Schlosstheaters Moers zeigt Büchner Eine Reise in den Wahnsinn

Moers · Seit dem Wochenende zeigt das Schlosstheater Moers Georg Büchners „Lenz“ in der Friedhofskapelle an der Rheinberger Straße – unter Corona-Bedingungen. Nur zwölf Zuschauer dürfen dabei sein.

 In der Inszenierung von Ulrich Gren wechselt Schauspieler Roman Mucha Mucha vom Ich-Erzähler in die Beobachterrolle.

In der Inszenierung von Ulrich Gren wechselt Schauspieler Roman Mucha Mucha vom Ich-Erzähler in die Beobachterrolle.

Foto: Kristina Zalesskaya

Theater und Corona, die zwei Bereiche und ihre Bedürfnisse nähern sich in Moers vorsichtig einander an. Die Friedhofskapelle an der Rheinberger Straße wird so zum Ort des Theaterspiels. Unter strengen Corona-Maßnahmen lässt sich dort wieder Theaterluft atmen. Statt 40 Zuschauern ist es zwölf Personen mit Mund-Nasen-Schutz und Mindestabständen auf den Sitzbänken möglich, Teil des Spiels zu sein. Den zwei Vorstellungen am Wochenende folgen Freitag und Samstag, 12./13. Juni, 19.30 Uhr, zwei weitere.
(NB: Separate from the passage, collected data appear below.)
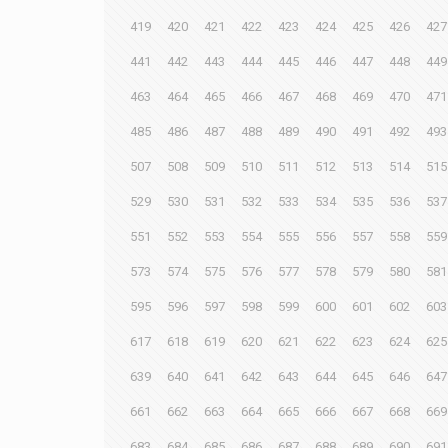
419
420
421
422
423
424
425
426
427
441
442
443
444
445
446
447
448
449
463
464
465
466
467
468
469
470
471
485
486
487
488
489
490
491
492
493
507
508
509
510
511
512
513
514
515
529
530
531
532
533
534
535
536
537
551
552
553
554
555
556
557
558
559
573
574
575
576
577
578
579
580
581
595
596
597
598
599
600
601
602
603
617
618
619
620
621
622
623
624
625
639
640
641
642
643
644
645
646
647
661
662
663
664
665
666
667
668
669
683
684
685
686
687
688
689
690
691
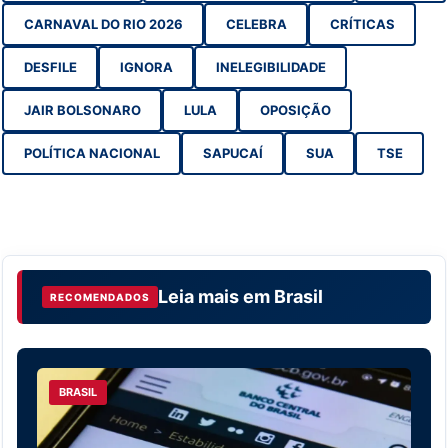
CARNAVAL DO RIO 2026
CELEBRA
CRÍTICAS
DESFILE
IGNORA
INELEGIBILIDADE
JAIR BOLSONARO
LULA
OPOSIÇÃO
POLÍTICA NACIONAL
SAPUCAÍ
SUA
TSE
Leia mais em
Brasil
RECOMENDADOS
BRASIL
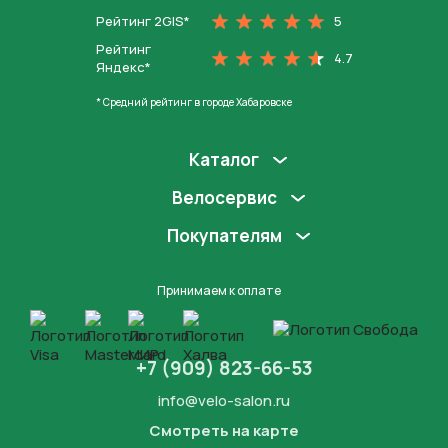
Рейтинг 2GIS*
5
Рейтинг
4.7
Яндекс*
* Средний рейтинг в городе Хабаровске
Каталог
Велосервис
Покупателям
Принимаем к оплате
+7 (909) 823-66-53
info@velo-salon.ru
Смотреть на карте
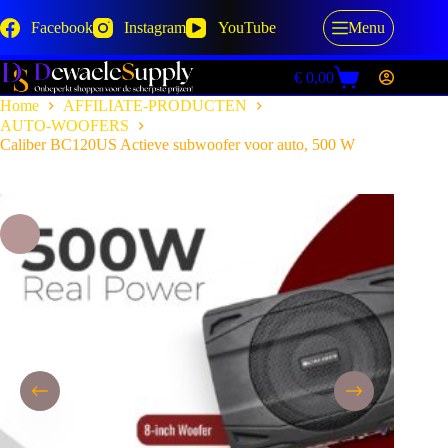
Skip
to
Facebook
Instagram
YouTube
Menu
content
€
0,00
Shopping
cart
Home
AFFILIATE-PRODUCTEN
AUTO-WOOFERS
Caliber BC120US Actieve subwoofer voor auto, 500 W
Mit dem Büchner-Stück „Lenz“ steht zugleich schwerer Stoff auf dem Programm und war zuvor bereits als Online-Premiere im Video-Stream des Schlosstheaters zu sehen. Schauspieler Roman Much glänzt in dem Ein-Personenstück, das sich auch in seiner gesamten Thematik teilweise als Alb auf den Zuschauer legt. Dunkelheit umgibt ihn direkt zu Beginn, während Mariá Portugal, „Improviser in Residence“, am Schlagzeug musikalisch begleitet.
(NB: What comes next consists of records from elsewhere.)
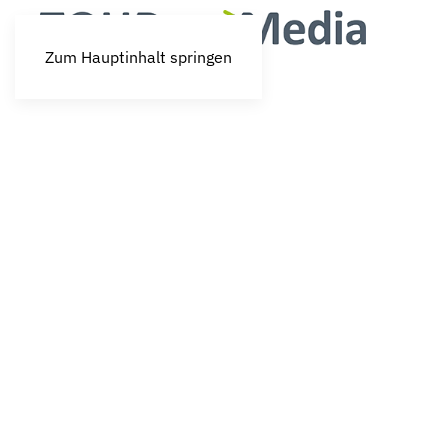
Zum Hauptinhalt springen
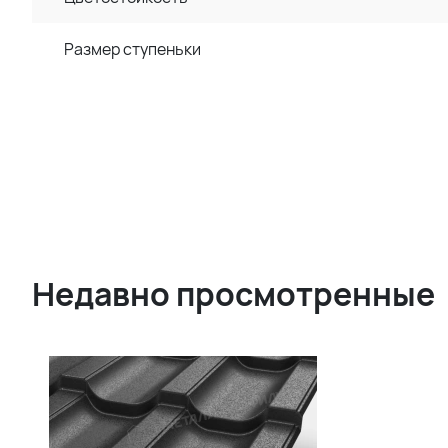
Размер ступеньки
Недавно просмотренные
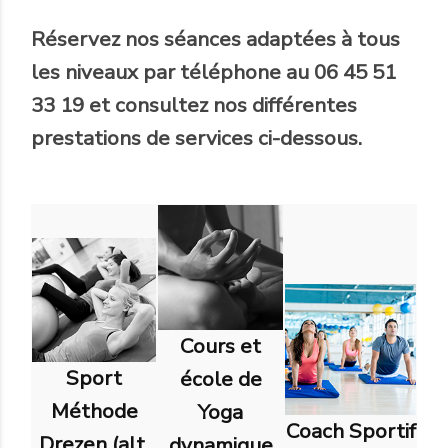
Réservez nos séances adaptées à tous
les niveaux par téléphone au 06 45 51
33 19 et consultez nos différentes
prestations de services ci-dessous.
Cours et
Sport
école de
Méthode
Yoga
Coach Sportif
Drezen (alt.
dynamique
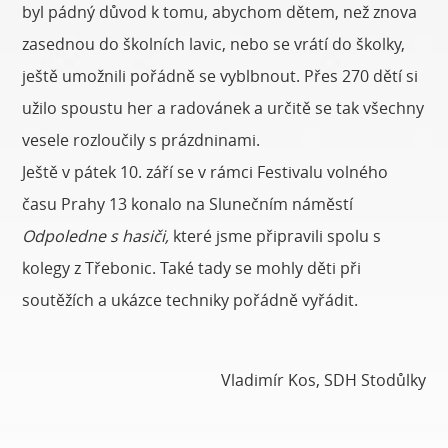
byl pádný důvod k tomu, abychom dětem, než znova
zasednou do školních lavic, nebo se vrátí do školky,
ještě umožnili pořádně se vyblbnout. Přes 270 dětí si
užilo spoustu her a radovánek a určitě se tak všechny
vesele rozloučily s prázdninami.
Ještě v pátek 10. září se v rámci Festivalu volného
času Prahy 13 konalo na Slunečním náměstí
Odpoledne s hasiči,
které jsme připravili spolu s
kolegy z Třebonic. Také tady se mohly děti při
soutěžích a ukázce techniky pořádně vyřádit.
Vladimír Kos, SDH Stodůlky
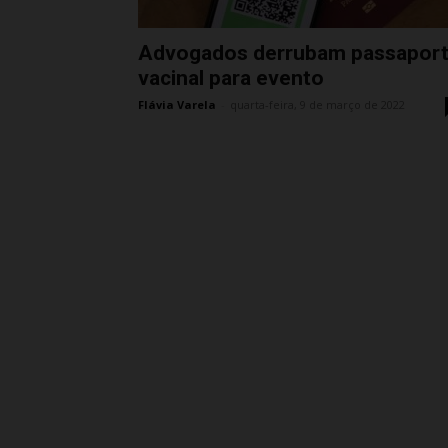
Advogados derrubam passapor
vacinal para evento
Flávia Varela
-
quarta-feira, 9 de março de 2022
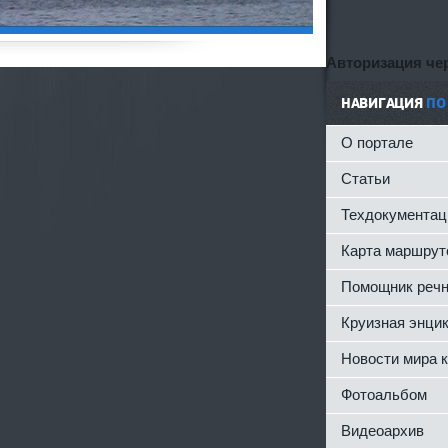
Авторизация чер
НАВИГАЦИЯ
ПО
О портале
Статьи
Техдокументац
Карта маршрут
Помощник речн
Круизная энци
Новости мира 
Фотоальбом
Видеоархив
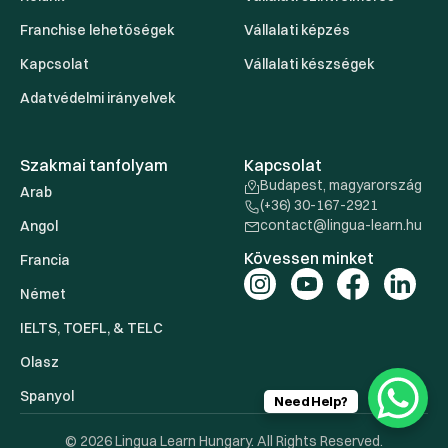
Franchise lehetőségek
Vállalati képzés
Kapcsolat
Vállalati készségek
Adatvédelmi irányelvek
Szakmai tanfolyam
Kapcsolat
Budapest, magyarország
Arab
(+36) 30-167-2921
contact@lingua-learn.hu
Angol
Kövessen minket
Francia
Német
IELTS, TOEFL, & TELC
Olasz
Spanyol
Need Help?
© 2026 Lingua Learn Hungary. All Rights Reserved.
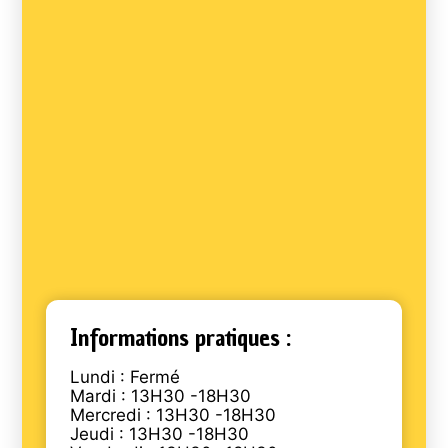
Informations pratiques :
Lundi : Fermé
Mardi : 13H30 -18H30
Mercredi : 13H30 -18H30
Jeudi : 13H30 -18H30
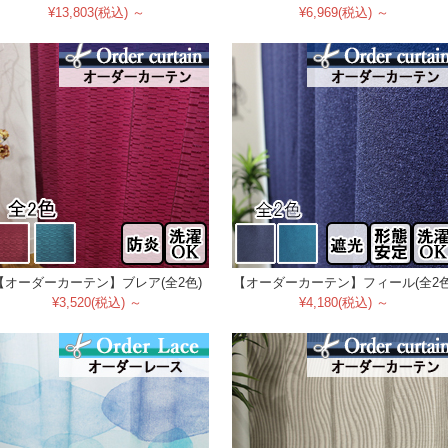
¥13,803(税込) ～
¥6,969(税込) ～
【オーダーカーテン】ブレア(全2色)
【オーダーカーテン】フィール(全2色
¥3,520(税込) ～
¥4,180(税込) ～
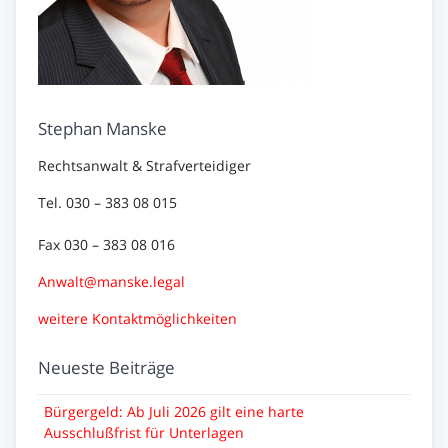
Stephan Manske
Rechtsanwalt & Strafverteidiger
Tel. 030 – 383 08 015
Fax 030 – 383 08 016
Anwalt@manske.legal
weitere Kontaktmöglichkeiten
Neueste Beiträge
Bürgergeld: Ab Juli 2026 gilt eine harte
Ausschlußfrist für Unterlagen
Leise, fordernd, quälend und aufbrausend treibt sie die Stimmung an, beherrscht die Sprache des Instruments, die das Büchner Stück in Höhen und Abgründe führt. Sie singt, liefert Echoeffekte. Roman Mucha in zeitgenössischer Kleidung inklusive Schutzvisier steckt in einem Klettergeschirr mit elastischem Seil, das oben im Kapellendach fixiert ist. Er wird über den Bühnenboden kriechen, schweben, um mit Kreide zu malen, wird springen, sich drehen und winden, so wie es möglich ist und damit aktuelle Bezüge zu Corona-Zeiten schaffen. Die Mobilität des Menschen ist begrenzt.

Mucha wechselt vom Ich-Erzähler in die Beobachterrolle. „Die Form ist die Möglichkeit der Struktur.“ Zitate aus Ludwig Wittgensteins (1918) „Tractaus Logico Philosophicus“ eröffnen immer neue Betrachtungsweise des Spiels, der Sprache und des Verstehens. Georg Büchner (1813-1837) ist deutscher Dramatiker. Mit der Novelle „Lenz“ setzte er 1836 das Leben des Dichters der Sturm- und Drangzeit, Jakob Michael Reinhard Lenz (1751-1792), in Szene. Lenz ist 1778 auf der Reise zu Pfarrer Oberlin, von dem er sich Hilfe erhofft. Lenz leidet unter psychischen Störungen, Selbstzweifeln, hat Wahnvorstellungen und Ängste, die ihn nachts in kaltes Wasser springen lassen, weil er nicht schlafen kann. Oder er stürzt sich aus dem Fenster. Er hört Stimmen, obwohl er Ruhe sucht. Die Stille schreit. Er glaubt mit den Händen an den Himmel zu stoßen. Auch liegt er einfach auf den Boden, um nur zu hören. Der Wahnsinn hat sich längst zu seinen Füßen niedergelassen. Zwar begleitet Pfarrer Oberlin ihn beruhigend, doch erreicht er ihn nicht wirklich. Sein Zustand wird immer wirrer.

Lenz fordert ein verstorbenes Kind im Nachbarort am Totenbett auf: „Steh auf und wandle“. Mit Kreide zeichnet er auf dem Boden die Umrisse des Kindes nach. Nur eine der bizarren Szenen, die der Zuschauer erlebt. In Büchners Stück ist es dann die Bibel, die Lenz hoffen lässt, Gott sei eingekehrt und weise ihm himmlische Mysterien. Georg Büchner orientierte sich an den Aufzeichnungen von Pfarrer Oberlins. Lenz litt an paranoider Schizophrenie und stirbt in Moskau 1792.